# Soldier Creek Ice Off



## 3arabians (Dec 9, 2014)

Now is the time to get up there. I have never been able to hit the timing right for ice off. Seems like there is always something that gets in the way. Finally made it up with the wife and kids this morning. I was not dissapointed. Castmasters, Paddlebugs, and a Shad Rapala did the trick. Caught several cuts in the slot, the biggest was 20 inches and a couple nice football sized rainbows that are about to hit the grill.

The strawberry side is still mostly ice while the soldier creek side will probably be all open water in a day or two I'm guessing. Cold and windy. Hard on the little ones. Bundle em up.

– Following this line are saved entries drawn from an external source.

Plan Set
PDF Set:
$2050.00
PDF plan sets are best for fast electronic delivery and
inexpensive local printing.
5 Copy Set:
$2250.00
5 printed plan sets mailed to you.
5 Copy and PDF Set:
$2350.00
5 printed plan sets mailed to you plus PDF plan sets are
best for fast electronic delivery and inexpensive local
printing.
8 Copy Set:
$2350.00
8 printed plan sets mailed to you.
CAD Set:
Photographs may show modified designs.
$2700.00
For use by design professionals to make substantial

Sent from my SAMSUNG-SM-G891A using Tapatalk


----------



## taxidermist (Sep 11, 2007)

Nice work! Always great when the kids get to go with Dad fishing! I need to get up there. :shock:


----------



## BGD (Mar 23, 2018)

Ya gotta love it when a plan comes together! Nice fish!


----------



## Slayer (Feb 3, 2013)

We were there today too. Looks like you did better than we did. We got a few small rainbows.


----------



## BG1 (Feb 15, 2013)

That’s what good karma being a true Jazz fan gets you!


----------



## taxidermist (Sep 11, 2007)

BG1 said:


> That's what good karma being a true Jazz fan gets you!


:shock::shock::shock:


----------



## LOAH (Sep 29, 2007)

Nice! Bring on that soft water.


----------



## Dunkem (May 8, 2012)

Looks a bit cold-- I like that area to fish.


----------



## 3arabians (Dec 9, 2014)

Dunkem said:


> Looks a bit cold-- I like that area to fish.


It was chilly. We got there about 8am and 20 degrees. Temp warmed up as the sun rose but that dang wind brrrrr

Sent from my SAMSUNG-SM-G891A using Tapatalk


----------



## KineKilla (Jan 28, 2011)

Anybody been up there since that time?

I'm particularly interested in whether the ice is fully off of Soldier Creek or not yet. I'm getting antsy about getting my boat in the water for some spring fishing.


----------



## SureShot (Oct 2, 2007)

The Soldier Creek side is completely ice-free and the Strawberry side was open anywhere from 10 to 100 yards on Saturday.


----------



## 3arabians (Dec 9, 2014)

Looks like the strawberry bay area is ice free as of today. 

Sent from my SAMSUNG-SM-G891A using Tapatalk


----------